Tuesday, July 27, 2010

Of Money

Back in 1976 I had some "Don't Waste Your Vote" flyers printed up. This was when Jimmy Carter was running against Gerald Ford for President. In the flyer I said "Neither [candidate] represents or supports any policy or takes a stand on a single issue, except those each thinks essential to win the election."

That could be more true today than it was in 1976.

In the flyer I also said "No one has any money, but there is just as much money in circulation as ever there was." And that was dead wrong. There is not just as much money in circulation now as ever.

The economy is bigger now. We produce more and there are more of us now than in 1976, and there must be more money to compensate for these factors. But one can imagine the quantity of money growing exactly in proportion to the economy. And we can think of that as "just as much" money. And that is the right way to think of things in a growing economy.

By that measure, there is not just as much money now as there ever was.

Before the recent crisis, we had decades of inflation.
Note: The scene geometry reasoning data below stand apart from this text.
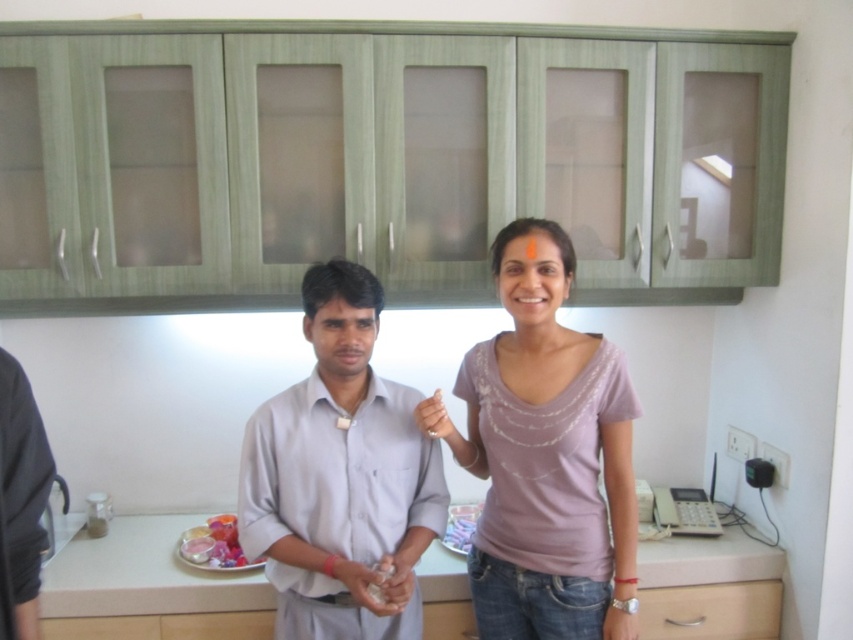 Question: Which point is closer to the camera?

Choices:
 (A) (434, 422)
 (B) (225, 560)
 (C) (567, 346)

Answer: (A)

Question: Is light gray cotton shirt at center thinner than white matte hand at center?

Choices:
 (A) yes
 (B) no

Answer: (B)

Question: Which object is closer to the camera taking this photo?

Choices:
 (A) white matte hand at center
 (B) glossy plastic containers at lower center

Answer: (A)

Question: From the image, what is the correct spatial relationship of purple matte shirt at center in relation to white matte hand at center?

Choices:
 (A) above
 (B) below

Answer: (B)

Question: Which point appears closest to the camera in this image?

Choices:
 (A) (360, 468)
 (B) (190, 528)
 (C) (614, 348)
 (D) (433, 420)

Answer: (A)

Question: Can you confirm if light gray cotton shirt at center is positioned to the left of white matte hand at center?

Choices:
 (A) yes
 (B) no

Answer: (A) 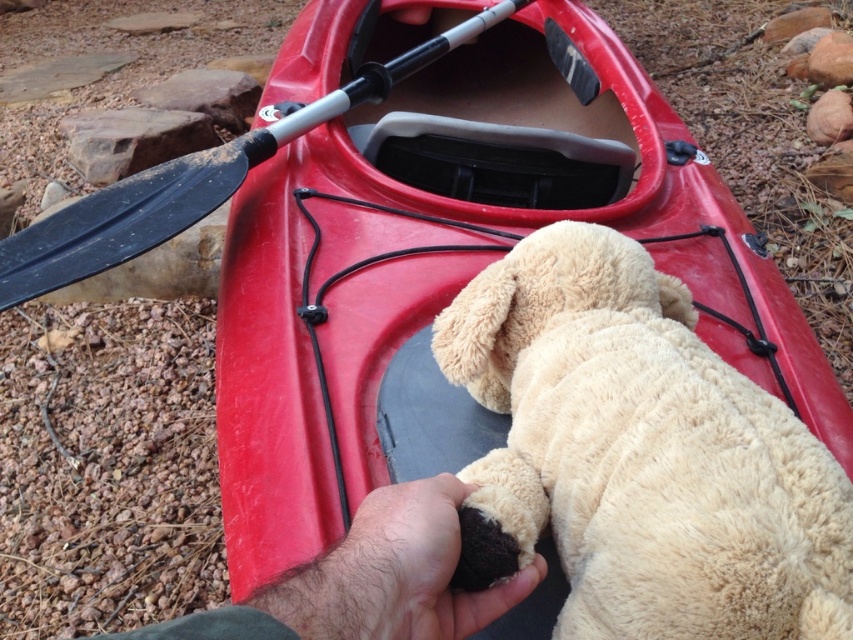 Question: Which of these objects is positioned farthest from the beige plush toy at center?

Choices:
 (A) black rubber paddle at upper left
 (B) rubber kayak at center

Answer: (A)

Question: Which of the following is the farthest from the observer?

Choices:
 (A) (757, 259)
 (B) (525, 358)

Answer: (A)

Question: Estimate the real-world distances between objects in this image. Which object is farther from the hairy hand at lower center?

Choices:
 (A) beige plush toy at center
 (B) rubber kayak at center

Answer: (B)

Question: Is beige plush toy at center thinner than hairy hand at lower center?

Choices:
 (A) no
 (B) yes

Answer: (A)

Question: Can you confirm if hairy hand at lower center is positioned to the left of black rubber paddle at upper left?

Choices:
 (A) yes
 (B) no

Answer: (B)

Question: Is rubber kayak at center smaller than hairy hand at lower center?

Choices:
 (A) yes
 (B) no

Answer: (B)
And everybody knows printing money causes inflation. So nobody has to look at the numbers to know there is more money in circulation than ever there was before.

But when you look at the numbers, it turns out there is not more money in circulation than ever. There is less.

What numbers? The amount of spending-money we have in this country for one, and the total value of the output we buy each year at the prices we actually pay. Those are my numbers. Economists use different numbers. But then, economists have failed to solve the problem. They didn't even see the crisis coming, except 16 of them.

The amount of spending-money we have is the standard measure called M1 money. M1, according the the St. Louis Fed, "includes funds that are readily accessible for spending." M1 is spending-money, or money in circulation. It is the money we use to buy things, and the money we accept as payment. M1.

My other number -- the total value of output -- is output at the prices we actually pay, or nominal GDP, or just GDP.

Those are my numbers. My numbers show that spending-money has declined from 35 cents per dollar's worth of output (in 1951) to 25 cents (in 1962) to 15 cents (in 1979) to 12 cents (1999) to 10 cents in 2006-07. That's why nobody has money these days. That's why business is not so good. And that's why we use so much credit.